This function creates a text corpus from node or edge text attribute data in an igraph.

corpusFromGraph(
  g = NULL,
  txt_attr = NULL,
  type = "vertex",
  iconv = FALSE,
  html_decode = TRUE,
  rm_url = TRUE,
  rm_num = TRUE,
  rm_punct = TRUE,
  rm_twit_hashtags = FALSE,
  rm_twit_users = FALSE,
  sw_kind = "SMART",
  rm_words = NULL,
  stem = FALSE
)

Arguments

g

an igraph graph object.

txt_attr

Character string. Name of graph text attribute. Default is NULL.

type

Character string. Graph attribute type. Default is "vertex".

iconv

Logical. Use the iconv function to attempt UTF8 conversion. Default is FALSE.

html_decode

Logical. HTML decode text. Default is TRUE.

rm_url

Logical. Remove URL's. Default is TRUE.

rm_num

Logical. Remove numbers. Default is TRUE.

rm_punct

Logical.

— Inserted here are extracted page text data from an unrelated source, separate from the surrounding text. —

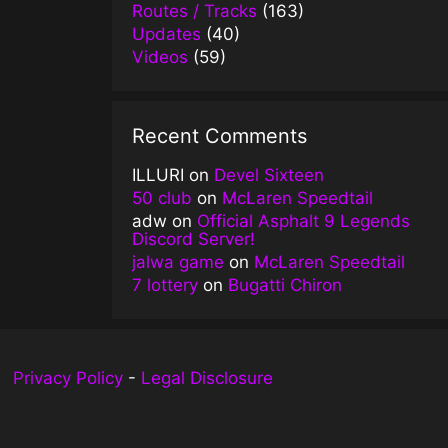
Routes / Tracks
(163)
Updates
(40)
Videos
(59)
Recent Comments
ILLURI
on
Devel Sixteen
50 club
on
McLaren Speedtail
adw
on
Official Asphalt 9 Legends
Discord Server!
jalwa game
on
McLaren Speedtail
7 lottery
on
Bugatti Chiron
Privacy Policy
-
Legal Disclosure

Remove punctuation. Default is TRUE.

rm_twit_hashtags

Logical. Remove twitter hashtags. Default is FALSE.

rm_twit_users

Logical. Remove twitter user names. Default is FALSE.

sw_kind

Character string. Stopword dictionary. Refer stopwords kind parameter. Default is "SMART".

rm_words

Character vector. User defined stopwords. Default is NULL.

stem

Logical. Apply word stemming. Default is FALSE.

Value

A tm text corpus object.